Reliability Does Not Scale Uniformly with Capability
While calibration, robustness, and safety generally improve with model size, consistency often exhibits an inverse pattern: smaller models frequently achieve equal or higher consistency than their larger counterparts. Reasoning models are generally more reliable, but their reliability does not improve as quickly as their accuracy.
Larger models have more solution paths available, which increases run-to-run variability. This suggests that scaling alone will not solve the reliability problem — targeted architectural and training interventions are needed.
Safety Improves, but High-Severity Violations Persist
The most recent frontier models exhibit significantly lower overall violation rates. However, financial accuracy violations — incorrect charges and refunds — remain the most prevalent failure mode. Even infrequent high-severity failures can carry significant costs and represent critical blockers for deployment.
Benchmark quality also matters: safety and predictability improve almost universally when evaluated on a verified task subset with grading errors removed, underscoring the importance of clean evaluation data.
Reliability Gains Are Disproportionate Across Benchmarks
Reliability profiles are highly task-type dependent. An agent that is reliable on open-ended multi-step reasoning may struggle on structured customer-service tasks, and vice versa. Dimension-level scores vary substantially across benchmarks for the same agent.

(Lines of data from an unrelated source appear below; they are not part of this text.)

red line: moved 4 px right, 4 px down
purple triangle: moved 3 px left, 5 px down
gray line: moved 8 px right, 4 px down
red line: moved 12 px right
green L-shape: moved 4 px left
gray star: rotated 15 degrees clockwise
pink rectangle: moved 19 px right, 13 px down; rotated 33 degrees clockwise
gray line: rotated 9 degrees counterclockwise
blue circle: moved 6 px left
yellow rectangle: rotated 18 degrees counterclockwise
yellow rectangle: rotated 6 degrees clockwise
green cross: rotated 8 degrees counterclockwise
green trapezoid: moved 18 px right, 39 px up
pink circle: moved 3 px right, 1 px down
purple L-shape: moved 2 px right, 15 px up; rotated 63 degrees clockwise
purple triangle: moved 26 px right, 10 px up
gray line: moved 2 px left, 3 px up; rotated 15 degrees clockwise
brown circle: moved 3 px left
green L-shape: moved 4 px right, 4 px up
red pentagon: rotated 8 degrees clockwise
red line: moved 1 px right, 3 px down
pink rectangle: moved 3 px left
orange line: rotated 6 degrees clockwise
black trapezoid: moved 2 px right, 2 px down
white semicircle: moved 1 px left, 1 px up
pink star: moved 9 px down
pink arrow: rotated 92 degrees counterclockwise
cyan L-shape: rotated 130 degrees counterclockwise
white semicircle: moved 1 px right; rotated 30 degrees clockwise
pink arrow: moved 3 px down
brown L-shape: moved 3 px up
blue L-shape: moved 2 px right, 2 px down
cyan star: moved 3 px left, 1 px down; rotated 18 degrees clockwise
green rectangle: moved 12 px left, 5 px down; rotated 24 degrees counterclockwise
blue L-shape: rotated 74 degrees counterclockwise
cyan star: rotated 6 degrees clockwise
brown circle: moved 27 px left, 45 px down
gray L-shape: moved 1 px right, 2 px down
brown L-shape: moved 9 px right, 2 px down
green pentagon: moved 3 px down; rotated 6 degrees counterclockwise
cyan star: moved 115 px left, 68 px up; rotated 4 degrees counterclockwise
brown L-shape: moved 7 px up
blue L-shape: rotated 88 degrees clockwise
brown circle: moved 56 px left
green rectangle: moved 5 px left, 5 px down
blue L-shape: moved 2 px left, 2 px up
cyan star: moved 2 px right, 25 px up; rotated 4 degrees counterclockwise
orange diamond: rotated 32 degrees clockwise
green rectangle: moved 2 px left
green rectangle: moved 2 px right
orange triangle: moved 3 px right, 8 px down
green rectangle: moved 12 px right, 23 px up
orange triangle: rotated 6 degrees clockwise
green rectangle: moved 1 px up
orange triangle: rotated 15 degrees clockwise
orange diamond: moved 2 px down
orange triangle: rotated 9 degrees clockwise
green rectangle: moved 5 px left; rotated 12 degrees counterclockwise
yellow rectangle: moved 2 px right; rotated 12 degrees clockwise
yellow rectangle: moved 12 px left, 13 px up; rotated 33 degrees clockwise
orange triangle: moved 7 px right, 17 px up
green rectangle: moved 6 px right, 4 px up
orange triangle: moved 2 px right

This highlights the need for multi-benchmark evaluation. Single-benchmark reliability scores can be misleading — agents must be tested across diverse task structures to build a complete picture of their reliability.
Recommendations
Evaluate with Dynamic, Multi-Run Protocols
Single-run accuracy on fixed benchmarks provides a misleadingly narrow view of capability. Use multi-run protocols to assess variance across identical tasks, multi-condition protocols to systematically perturb user inputs, and temporal re-evaluation at regular intervals to detect silent degradation.
Current benchmarks are too static. Generative benchmarks with parameterized test sets (renaming fields, reordering responses, injecting faults) would provide more realistic and robust evaluations.
Design Agents Explicitly for Reliability
Calibration and safety have improved noticeably — evidence that intentional optimization works. In contrast, consistency and discrimination show little progress, suggesting they are not yet explicit optimization targets. Make reliability dimensions measurable and actionable in agent development.
Capability-oriented evaluation alone misses actionable optimization targets. Use reliability metrics to identify which dimensions lack progress and need targeted attention.
Use Reliability Metrics for Deployment Governance
Treat reliability as a deployment prerequisite, similar to aviation safety standards. Set minimum thresholds for consistency and safety before production deployment, implement incident reporting, and use multi-dimensional reliability metrics to guide change management decisions.
Organizations should require reliability certification before deployment, not just capability assessment. Diverse contributions through dimension-specific optimization become possible with clear measurement.
Distinguish Automation vs. Augmentation Use Cases
Reliability requirements differ fundamentally by use case. For augmentation (coding assistants, copilots), moderate reliability may suffice since humans review output. For automation (customer service, database management), reliability is a hard prerequisite — 90% success with unpredictable 10% failures is unacceptable.
As the field pushes toward greater agent autonomy, the reliability bar rises significantly. Deployment standards should be context-aware and scale with the level of autonomous action.